Ebenfalls kein Leichtgewicht ist der Ringkerntransformator, der als Ausgangsübertrager zum Einsatz kommt. Dieser ist verkapselt, um dadurch gegen Einstreuungen 30-40 Dezibel unempfindlicher zu sein. Hinter dem Toroiden beträgt die Nennimpedanz 300 Ohm, liegt also geringfügig über der heute von Preamp-Herstellern üblicherweise verlangten von maximal 200 Ohm – allerdings hat das keine sonderlich großen Auswirkungen. Bei 110 Hz liegt der 1%-THD-Punkt bei 125 dB(SPL), bei geringeren Frequenzen zerrt es – wie bei den meisten Bändchen – etwas eher: Bei 55 Hz ist dies schon bei 110 dB(SPL) der Fall. Dafür liegt aber eine enorme Unempfindlichkeit bei hohen Frequenzen vor. In den 1950ern konnte man noch von “Linearität” des Pegelfrequenzgangs sprechen, heute tut man das im Angesicht dahingehend annähernd perfekter Mikrofone besser nicht. Im recht schmalen Toleranzschlauch bewegt sich der Graf behende auf und ab, die Überhöhungen und Absenkungen erinnern an den Frequenzgang einiger Druckempfänger-Tauchspulenmikrofone – sie liegen bei 50 Hz, im Mittenbereich und in den Höhen. Die Resonanzfrequenz des Bändchens, interne Reflektoren, die Größe der Löcher im Gitter und nicht zuletzt die Form des Frontgrills tragen dazu bei. Oberhalb von 10 kHz setzt jedoch der charakteristische Roll-Off ein, wodurch das 4038 weitaus weniger in diesem Frequenzband transportiert als etwa übliche Kondensatormikrofone. Das klingt erst einmal unerfreulich, doch ist es genau das, was bei vielen Signalen durchaus gewünscht ist. Außerdem klingt das deutlich anders, als wenn ein Equalizer mit Shelf-Charakteristik das Höhenband abschwächt, da beim Coles-Bändchen immer noch eine enorme Impulstreue bleibt.
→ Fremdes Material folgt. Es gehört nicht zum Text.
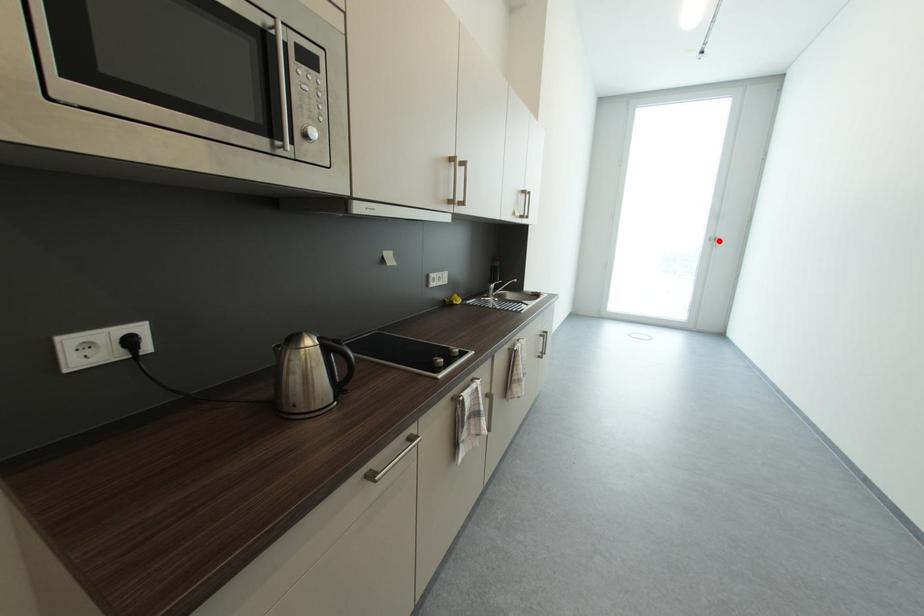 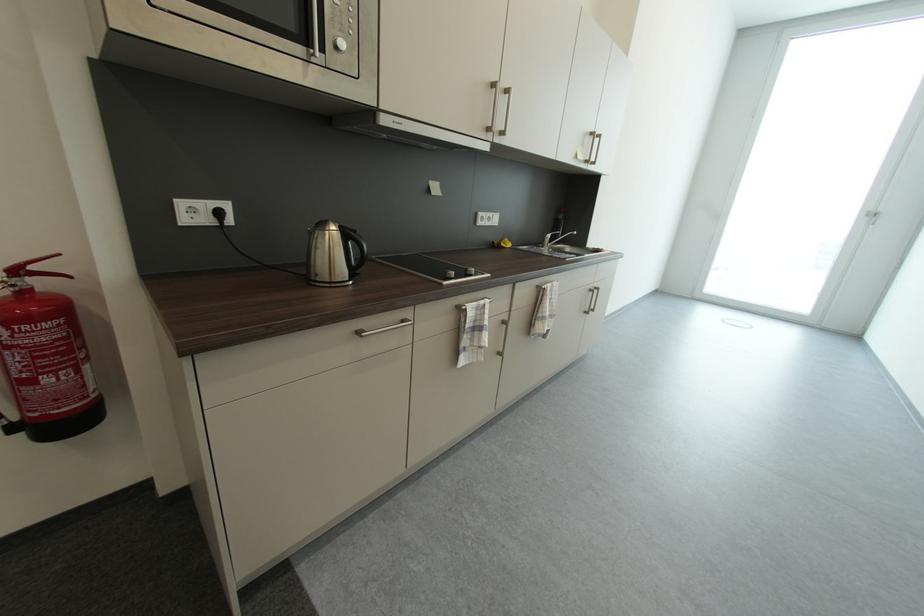 Question: A red point is marked in image1. In image2, is the corresponding 3D point closer to the camera or farther? Reply with the corresponding letter.

Choices:
 (A) The corresponding 3D point is closer.
 (B) The corresponding 3D point is farther.

Answer: (B) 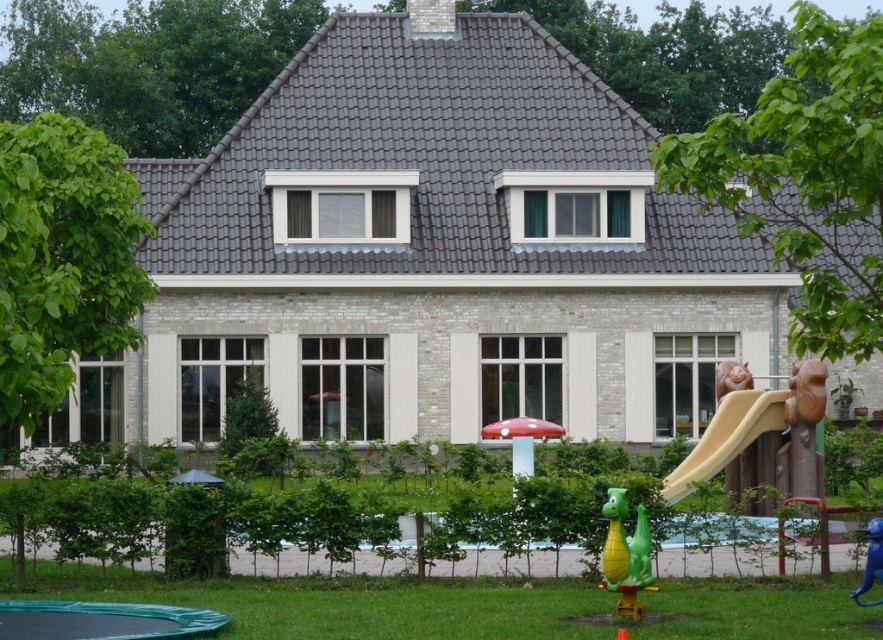 Is the position of green rubber dragon at lower right less distant than that of blue plastic monkey at lower right?

Yes, it is in front of blue plastic monkey at lower right.

Looking at this image, can you confirm if green rubber dragon at lower right is thinner than blue plastic monkey at lower right?

In fact, green rubber dragon at lower right might be wider than blue plastic monkey at lower right.

At what (x,y) coordinates should I click in order to perform the action: click on green rubber dragon at lower right. Please return your answer as a coordinate pair (x, y). The width and height of the screenshot is (883, 640). Looking at the image, I should click on [625, 556].

Find the location of a particular element. smooth beige slide at right is located at coordinates (726, 436).

Is smooth beige slide at right positioned behind green rubber dragon at lower right?

Yes, it is behind green rubber dragon at lower right.

Which is behind, point (721, 449) or point (608, 522)?

The point (721, 449) is behind.

Where is `smooth beige slide at right`? smooth beige slide at right is located at coordinates (726, 436).

Between smooth beige slide at right and blue plastic monkey at lower right, which one appears on the right side from the viewer's perspective?

From the viewer's perspective, smooth beige slide at right appears more on the right side.

Does smooth beige slide at right have a lesser height compared to blue plastic monkey at lower right?

Yes, smooth beige slide at right is shorter than blue plastic monkey at lower right.

You are a GUI agent. You are given a task and a screenshot of the screen. Output one action in this format:
    pyautogui.click(x=<x>, y=<y>)
    Task: Click on the smooth beige slide at right
    
    Given the screenshot: What is the action you would take?
    pyautogui.click(x=726, y=436) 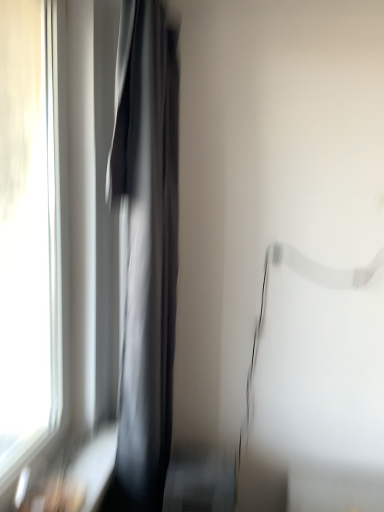 Locate an element on the screen. The height and width of the screenshot is (512, 384). black matte curtain at left is located at coordinates (145, 250).

Describe the element at coordinates (145, 250) in the screenshot. I see `black matte curtain at left` at that location.

Where is `black matte curtain at left`? The height and width of the screenshot is (512, 384). black matte curtain at left is located at coordinates (145, 250). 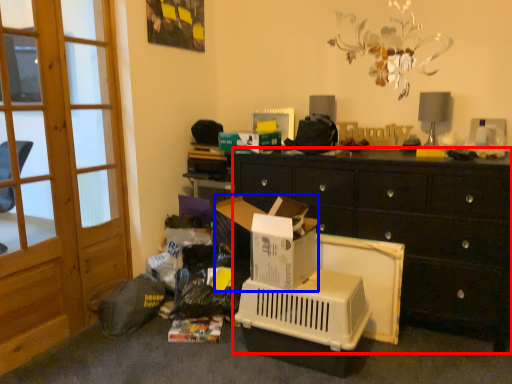 Question: Among these objects, which one is farthest to the camera, cabinetry (highlighted by a red box) or cardboard box (highlighted by a blue box)?

Choices:
 (A) cabinetry
 (B) cardboard box

Answer: (B) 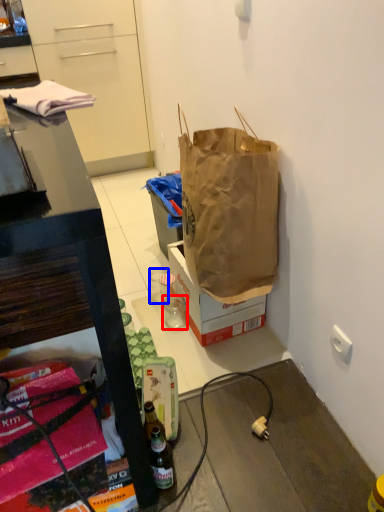 Question: Which object is further to the camera taking this photo, coffee cup (highlighted by a red box) or coffee cup (highlighted by a blue box)?

Choices:
 (A) coffee cup
 (B) coffee cup

Answer: (B) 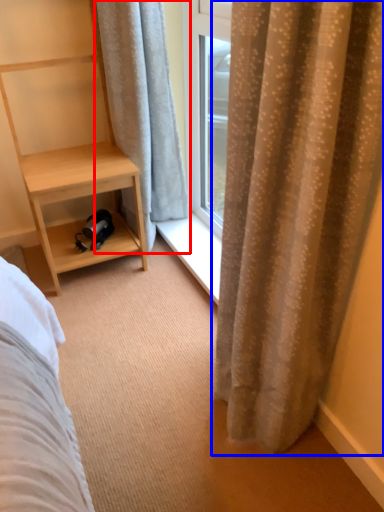 Question: Among these objects, which one is nearest to the camera, curtain (highlighted by a red box) or curtain (highlighted by a blue box)?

Drehen und Wenden für den Klang

Die Achtercharakteristik des Mikrofons mit dem langen Bändchen ist in vertikaler Betrachtung nicht so schmal, wie es im Lehrbuch steht, besonders hin zu tiefen Frequenzen. Weiß man dies, lässt sich mit Drehung um die Achsen des Mikrofons der Sound ein wenig verändern. Besonders in Anbetracht der Tatsache, dass der Klirr bei tiefen Frequenzen tendenziell höher wird und das Ribbon sehr empfänglich für den Nahbesprechungseffekt mit seiner Tiefenanhebung ist, ermöglicht das einen recht flexiblen Einsatz – ohne dass der Grundcharakter des 4038 in den Hintergrund treten würde. Nun: Dafür ist dieses auffällige Mikrofon eben auch bekannt!

Fotostrecke: 4 Bilder An diesen drei Ösen kann das 4038 aufgehängt werden – und lässt sich auf der Achse noch frei drehen!

Die drei Ösen am Body lassen sich drehen, denn urspünglich wurden die 4038 mit Bändern an Bügeln von Mikrofonstativen abgehängt – gut zu sehen auf alten Fotos. Zusätzlich kann der Korb um ganze 180° gedreht werden!

Wetten gewinnen mit dem 4038

Viele Klassikermikrofone – beispielsweise Sennheiser MD 21, MD 421 und MD 441 haben ein Update ihrer Anschlussnorm von (meist) Kleintuchel auf XLR erfahren – das 4038 nicht. Der Mikrofonanschluss lautet auf den Namen “Western Electric 4069”. Ihr könnt im Musikfachhandel damit wahrscheinlich die ein- oder andere Wette gewinnen, ein passendes Mikrofonkabel habt ihr dadurch aber dann noch lange nicht. Coles weiß Rat, indem es verschiedene Adapter anbietet, welche mit einem kurzen Kabel auf das “topmoderne” (höhö…) XLR adaptieren und gleichzeitig so etwas Luxuriöses wie ein Gewinde zum Anschluss an ein handelsübliches Mikrofonstativ ermöglichen. Zur Auswahl stehen 4071B und 4072, wobei letztgenannter Adapter über eine kleine Shock-Mount verfügt. Wichtig zu wissen: Die Adapter gehören nicht zum Standard-Lieferumfang des Mikrofons, ohne ihn kann man das 4038 weder anschließen noch befestigen!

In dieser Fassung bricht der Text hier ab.